== SOURCE RECORDS ==

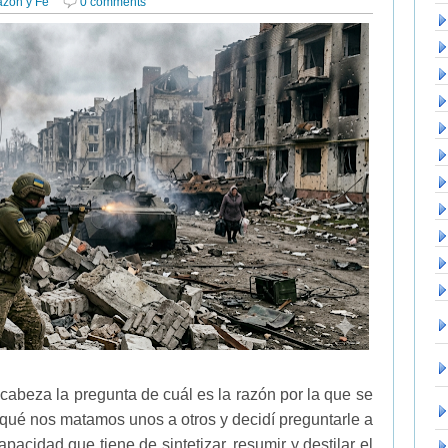
azón y Fe
0 comments
cabeza la pregunta de cuál es la razón por la que se
 qué nos matamos unos a otros y decidí preguntarle a
acidad que tiene de sintetizar, resumir y destilar el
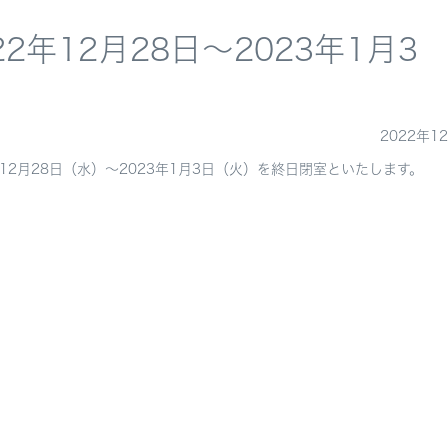
2年12月28日～2023年1月3
2022年1
12月28日（水）～2023年1月3日（火）を終日閉室といたします。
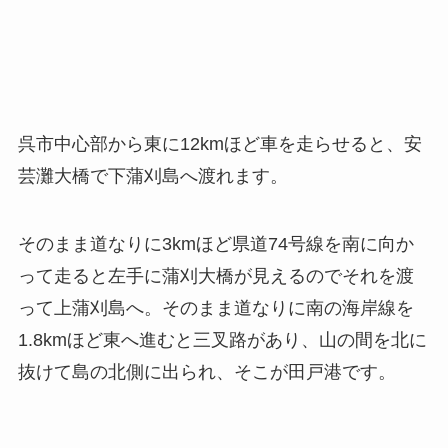
呉市中心部から東に12kmほど車を走らせると、安
芸灘大橋で下蒲刈島へ渡れます。
そのまま道なりに3kmほど県道74号線を南に向か
って走ると左手に蒲刈大橋が見えるのでそれを渡
って上蒲刈島へ。そのまま道なりに南の海岸線を
1.8kmほど東へ進むと三叉路があり、山の間を北に
抜けて島の北側に出られ、そこが田戸港です。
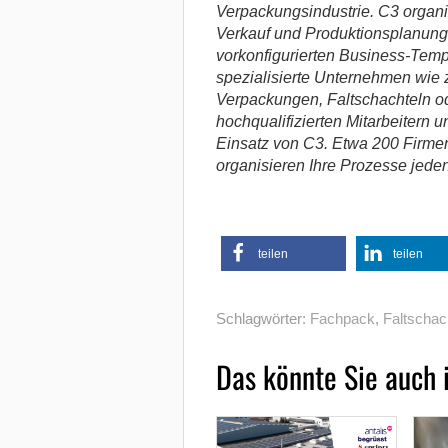
Verpackungsindustrie. C3 organis
Verkauf und Produktionsplanung ü
vorkonfigurierten Business-Templ
spezialisierte Unternehmen wie z.
Verpackungen, Faltschachteln od
hochqualifizierten Mitarbeitern 
Einsatz von C3. Etwa 200 Firm
organisieren Ihre Prozesse jede
teilen
teilen
Schlagwörter:
Fachpack
,
Faltschac
Das könnte Sie auch 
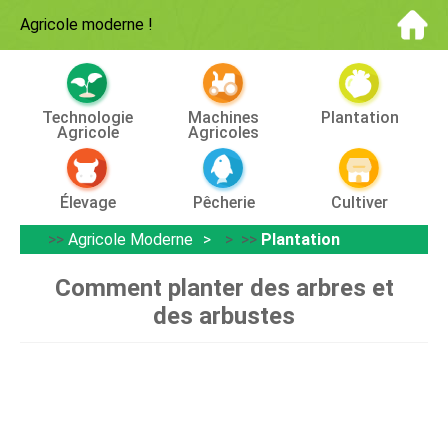
Agricole moderne
!
Technologie
Machines
Plantation
Agricole
Agricoles
Élevage
Pêcherie
Cultiver
>>
Agricole Moderne
> >>
Plantation
Comment planter des arbres et
des arbustes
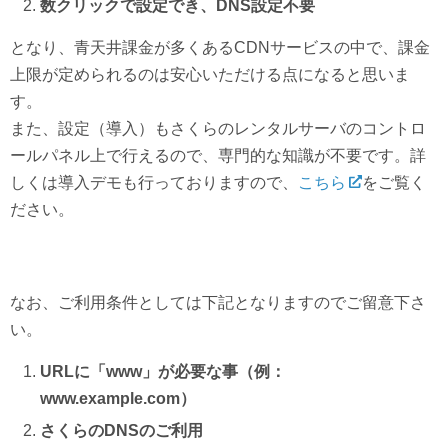
数クリックで設定でき、DNS設定不要
となり、青天井課金が多くあるCDNサービスの中で、課金
上限が定められるのは安心いただける点になると思いま
す。
また、設定（導入）もさくらのレンタルサーバのコントロ
ールパネル上で行えるので、専門的な知識が不要です。詳
しくは導入デモも行っておりますので、
こちら
をご覧く
ださい。
なお、ご利用条件としては下記となりますのでご留意下さ
い。
URLに「www」が必要な事（例：
www.example.com）
さくらのDNSのご利用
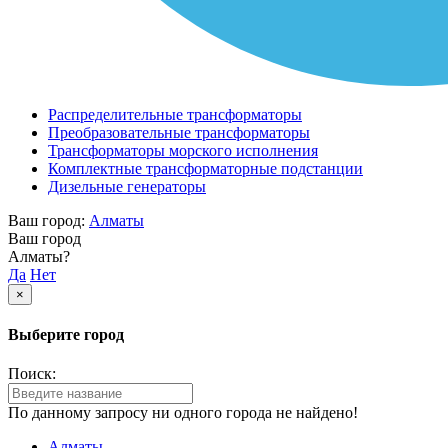
Распределительные трансформаторы
Преобразовательные трансформаторы
Трансформаторы морского исполнения
Комплектные трансформаторные подстанции
Дизельные генераторы
Ваш город:
Алматы
Ваш город
Алматы?
Да
Нет
×
Выберите город
Поиск:
По данному запросу ни одного города не найдено!
Алматы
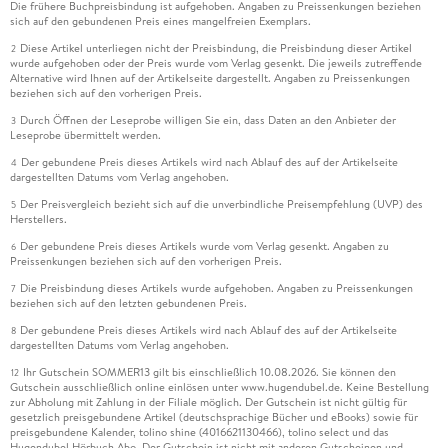
Die frühere Buchpreisbindung ist aufgehoben. Angaben zu Preissenkungen beziehen
sich auf den gebundenen Preis eines mangelfreien Exemplars.
Diese Artikel unterliegen nicht der Preisbindung, die Preisbindung dieser Artikel
2
wurde aufgehoben oder der Preis wurde vom Verlag gesenkt. Die jeweils zutreffende
Alternative wird Ihnen auf der Artikelseite dargestellt. Angaben zu Preissenkungen
beziehen sich auf den vorherigen Preis.
Durch Öffnen der Leseprobe willigen Sie ein, dass Daten an den Anbieter der
3
Leseprobe übermittelt werden.
Der gebundene Preis dieses Artikels wird nach Ablauf des auf der Artikelseite
4
dargestellten Datums vom Verlag angehoben.
Der Preisvergleich bezieht sich auf die unverbindliche Preisempfehlung (UVP) des
5
Herstellers.
Der gebundene Preis dieses Artikels wurde vom Verlag gesenkt. Angaben zu
6
Preissenkungen beziehen sich auf den vorherigen Preis.
Die Preisbindung dieses Artikels wurde aufgehoben. Angaben zu Preissenkungen
7
beziehen sich auf den letzten gebundenen Preis.
Der gebundene Preis dieses Artikels wird nach Ablauf des auf der Artikelseite
8
dargestellten Datums vom Verlag angehoben.
Ihr Gutschein SOMMER13 gilt bis einschließlich 10.08.2026. Sie können den
12
Gutschein ausschließlich online einlösen unter www.hugendubel.de. Keine Bestellung
zur Abholung mit Zahlung in der Filiale möglich. Der Gutschein ist nicht gültig für
gesetzlich preisgebundene Artikel (deutschsprachige Bücher und eBooks) sowie für
preisgebundene Kalender, tolino shine (4016621130466), tolino select und das
Hugendubel Hörbuch Abo. Der Gutschein ist nicht mit anderen Gutscheinen und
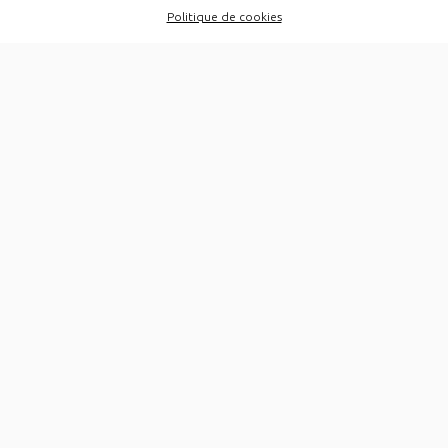
Politique de cookies
Un chœur professionnel
17 artistes au service de
l’identité basque
Le Chœur Bayonne Pays Basque a été créé à la fin de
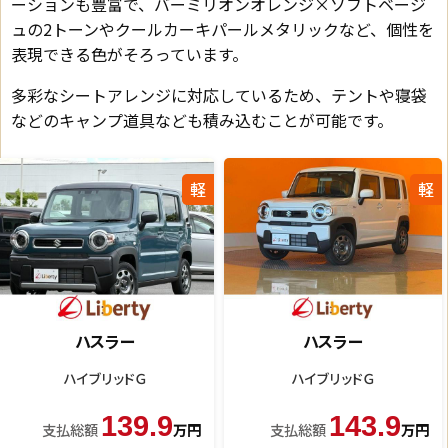
ーションも豊富で、バーミリオンオレンジ×ソフトベージ
ュの2トーンやクールカーキパールメタリックなど、個性を
表現できる色がそろっています。
多彩なシートアレンジに対応しているため、テントや寝袋
などのキャンプ道具なども積み込むことが可能です。
軽
軽
ハスラー
ハスラー
ハイブリッドＧ
ハイブリッドＧ
129.9
139.9
支払総額
万円
支払総額
万円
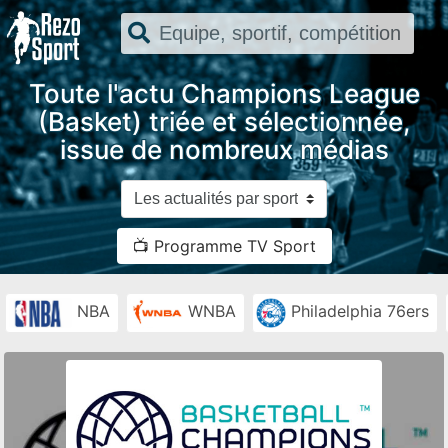
Toute l'actu Champions League
(Basket) triée et sélectionnée,
issue de nombreux médias
📺 Programme TV Sport
NBA
WNBA
Philadelphia 76ers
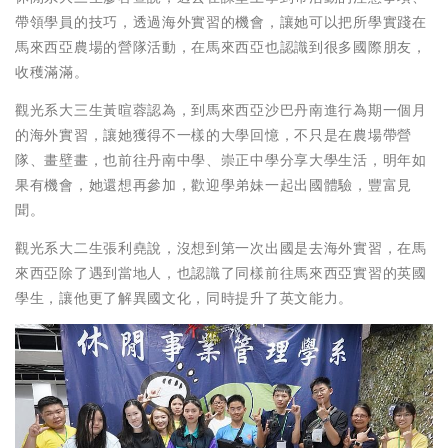
帶領學員的技巧，透過海外實習的機會，讓她可以把所學實踐在
馬來西亞農場的營隊活動，在馬來西亞也認識到很多國際朋友，
收穫滿滿。
觀光系大三生黃暄蓉認為，到馬來西亞沙巴丹南進行為期一個月
的海外實習，讓她獲得不一樣的大學回憶，不只是在農場帶營
隊、畫壁畫，也前往丹南中學、崇正中學分享大學生活，明年如
果有機會，她還想再參加，歡迎學弟妹一起出國體驗，豐富見
聞。
觀光系大二生張利堯說，沒想到第一次出國是去海外實習，在馬
來西亞除了遇到當地人，也認識了同樣前往馬來西亞實習的英國
學生，讓他更了解異國文化，同時提升了英文能力。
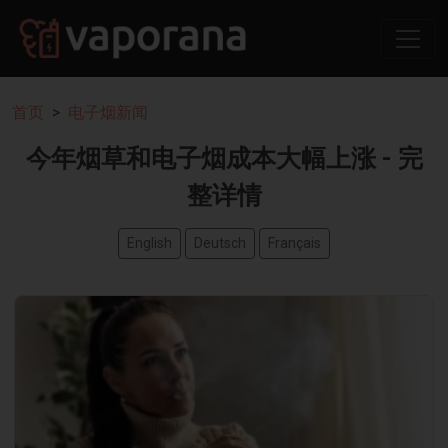
首页
电子烟新闻
今年烟草和电子烟成本大幅上涨 - 完
整详情
English
Deutsch
Français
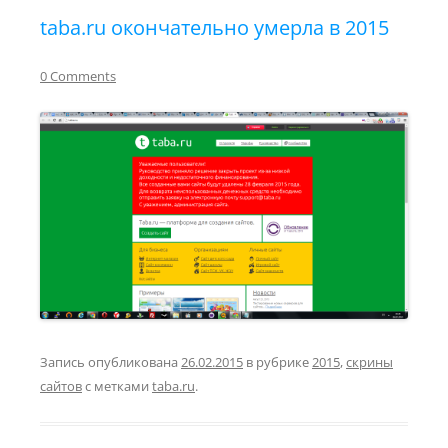
taba.ru окончательно умерла в 2015
0 Comments
Запись опубликована
26.02.2015
в рубрике
2015
,
скрины
сайтов
с метками
taba.ru
.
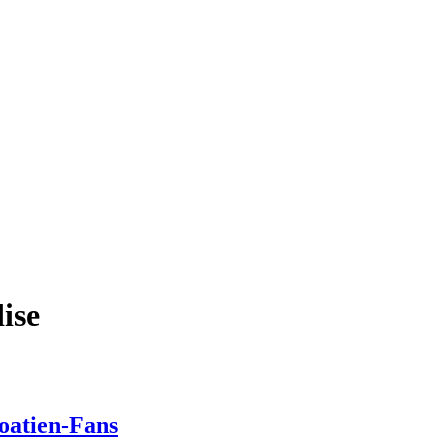
ise
oatien-Fans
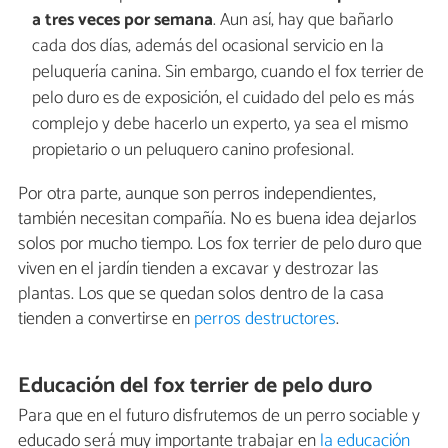
a tres veces por semana
. Aun así, hay que bañarlo
cada dos días, además del ocasional servicio en la
peluquería canina. Sin embargo, cuando el fox terrier de
pelo duro es de exposición, el cuidado del pelo es más
complejo y debe hacerlo un experto, ya sea el mismo
propietario o un peluquero canino profesional.
Por otra parte, aunque son perros independientes,
también necesitan compañía. No es buena idea dejarlos
solos por mucho tiempo. Los fox terrier de pelo duro que
viven en el jardín tienden a excavar y destrozar las
plantas. Los que se quedan solos dentro de la casa
tienden a convertirse en
perros destructores
.
Educación del fox terrier de pelo duro
Para que en el futuro disfrutemos de un perro sociable y
educado será muy importante trabajar en
la educación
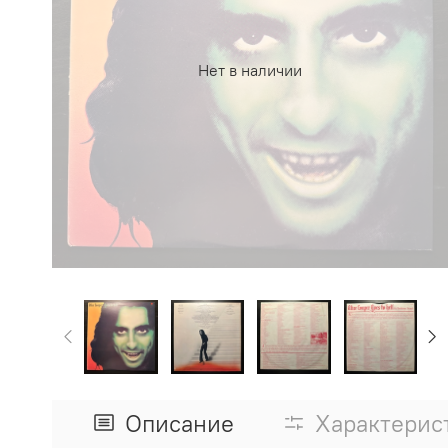
Нет в наличии
Описание
Характерис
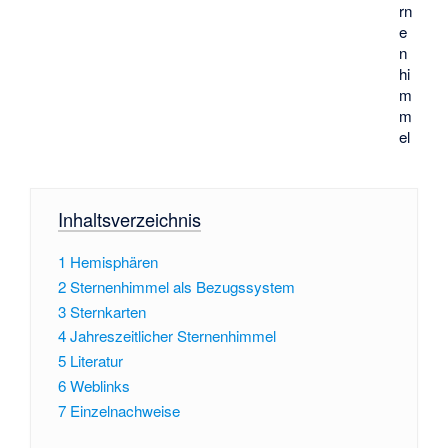
rn
e
n
hi
m
m
el
Inhaltsverzeichnis
1
Hemisphären
2
Sternenhimmel als Bezugssystem
3
Sternkarten
4
Jahreszeitlicher Sternenhimmel
5
Literatur
6
Weblinks
7
Einzelnachweise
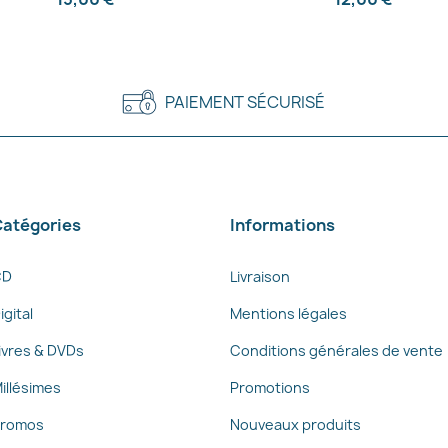
PAIEMENT SÉCURISÉ
atégories
Informations
CD
Livraison
igital
Mentions légales
ivres & DVDs
Conditions générales de vente
illésimes
Promotions
romos
Nouveaux produits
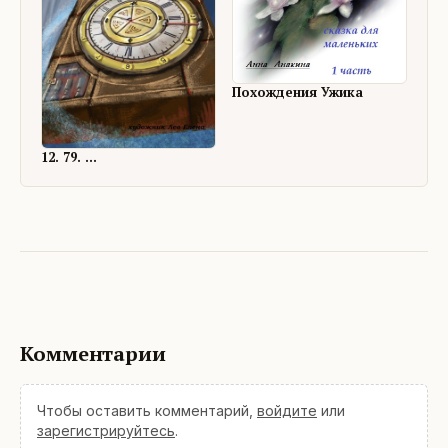
Похождения Ужика
12. 79. ...
Комментарии
Чтобы оставить комментарий,
войдите
или
зарегистрируйтесь
.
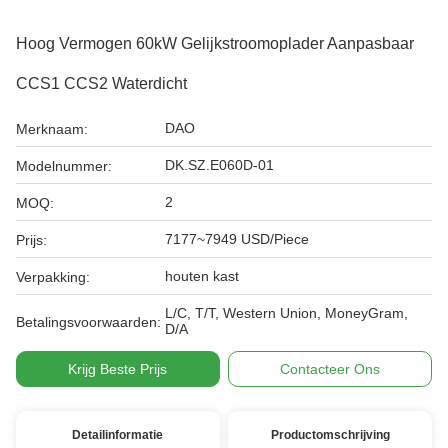
Hoog Vermogen 60kW Gelijkstroomoplader Aanpasbaar
CCS1 CCS2 Waterdicht
DAO
Merknaam:
DK.SZ.E060D-01
Modelnummer:
2
MOQ:
7177~7949 USD/Piece
Prijs:
houten kast
Verpakking:
L/C, T/T, Western Union, MoneyGram,
Betalingsvoorwaarden:
D/A
Krijg Beste Prijs
Contacteer Ons
Detailinformatie
Productomschrijving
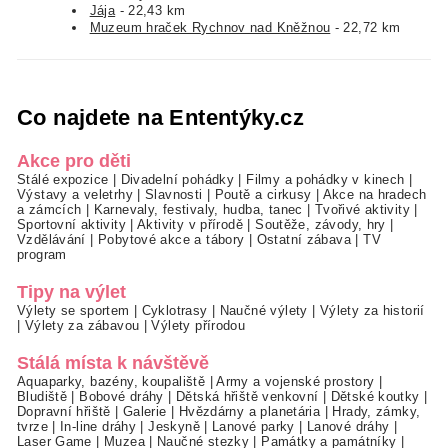
Jája
- 22,43 km
Muzeum hraček Rychnov nad Kněžnou
- 22,72 km
Co najdete na Ententýky.cz
Akce pro děti
Stálé expozice
|
Divadelní pohádky
|
Filmy a pohádky v kinech
|
Výstavy a veletrhy
|
Slavnosti
|
Poutě a cirkusy
|
Akce na hradech
a zámcích
|
Karnevaly, festivaly, hudba, tanec
|
Tvořivé aktivity
|
Sportovní aktivity
|
Aktivity v přírodě
|
Soutěže, závody, hry
|
Vzdělávání
|
Pobytové akce a tábory
|
Ostatní zábava
|
TV
program
Tipy na výlet
Výlety se sportem
|
Cyklotrasy
|
Naučné výlety
|
Výlety za historií
|
Výlety za zábavou
|
Výlety přírodou
Stálá místa k návštěvě
Aquaparky, bazény, koupaliště
|
Army a vojenské prostory
|
Bludiště
|
Bobové dráhy
|
Dětská hřiště venkovní
|
Dětské koutky
|
Dopravní hřiště
|
Galerie
|
Hvězdárny a planetária
|
Hrady, zámky,
tvrze
|
In-line dráhy
|
Jeskyně
|
Lanové parky
|
Lanové dráhy
|
Laser Game
|
Muzea
|
Naučné stezky
|
Památky a památníky
|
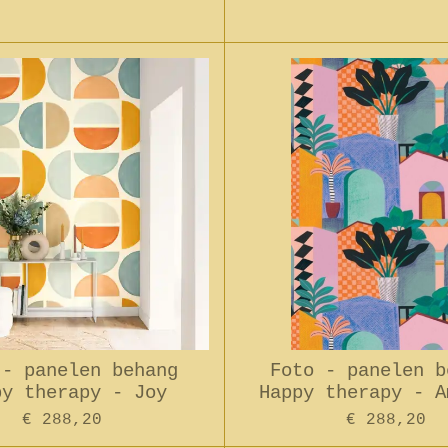
 - panelen behang
Foto - panelen b
py therapy - Joy
Happy therapy - A
€ 288,20
€ 288,20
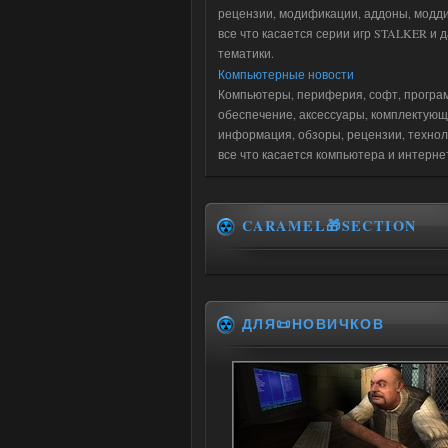
рецензии, модификации, аддоны, модди
все что касается серии игр STALKER и 
тематики.
Компьютерные новости
Компьютеры, периферия, софт, програ
обеспечение, аксессуары, комплектующ
информация, обзоры, рецензии, технол
все что касается компьютера и интерне
CARAMEL🎁SECTION
ДЛЯ📜НОВИЧКОВ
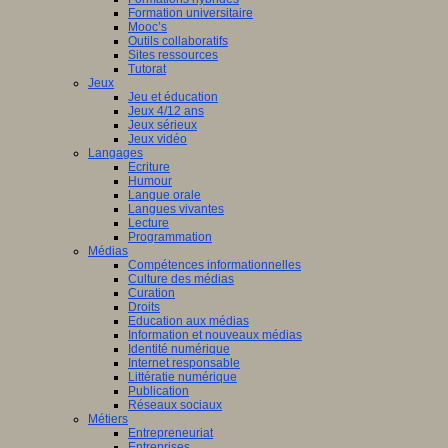
Formation universitaire
Mooc’s
Outils collaboratifs
Sites ressources
Tutorat
Jeux
Jeu et éducation
Jeux 4/12 ans
Jeux sérieux
Jeux vidéo
Langages
Ecriture
Humour
Langue orale
Langues vivantes
Lecture
Programmation
Médias
Compétences informationnelles
Culture des médias
Curation
Droits
Education aux médias
Information et nouveaux médias
Identité numérique
Internet responsable
Littératie numérique
Publication
Réseaux sociaux
Métiers
Entrepreneuriat
Entreprises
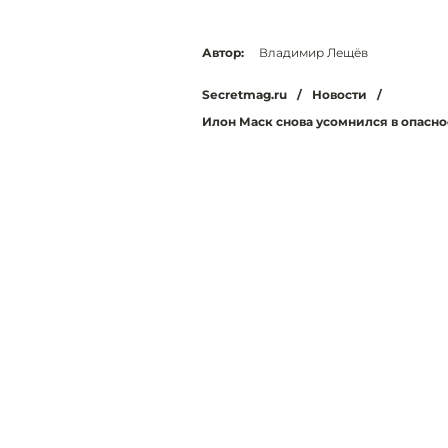
Автор:
Владимир Лещёв
Secretmag.ru
/
Новости
/
Илон Маск снова усомнился в опасн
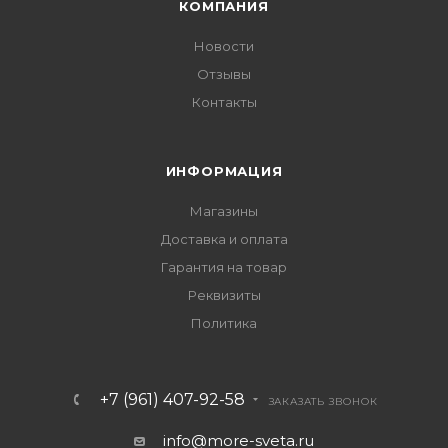
КОМПАНИЯ
Новости
Отзывы
Контакты
ИНФОРМАЦИЯ
Магазины
Доставка и оплата
Гарантия на товар
Реквизиты
Политика
+7 (961) 407-92-58
ЗАКАЗАТЬ ЗВОНОК
info@more-sveta.ru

===

# PROBLEM TO WORK ON
In the entries above, which lines hold the word "aufgehoben"? Copy them out.

# ANSWER FOR THE TASK
Die frühere Buchpreisbindung ist aufgehoben. Angaben zu Preissenkungen beziehen
wurde aufgehoben oder der Preis wurde vom Verlag gesenkt. Die jeweils zutreffende
Die Preisbindung dieses Artikels wurde aufgehoben. Angaben zu Preissenkungen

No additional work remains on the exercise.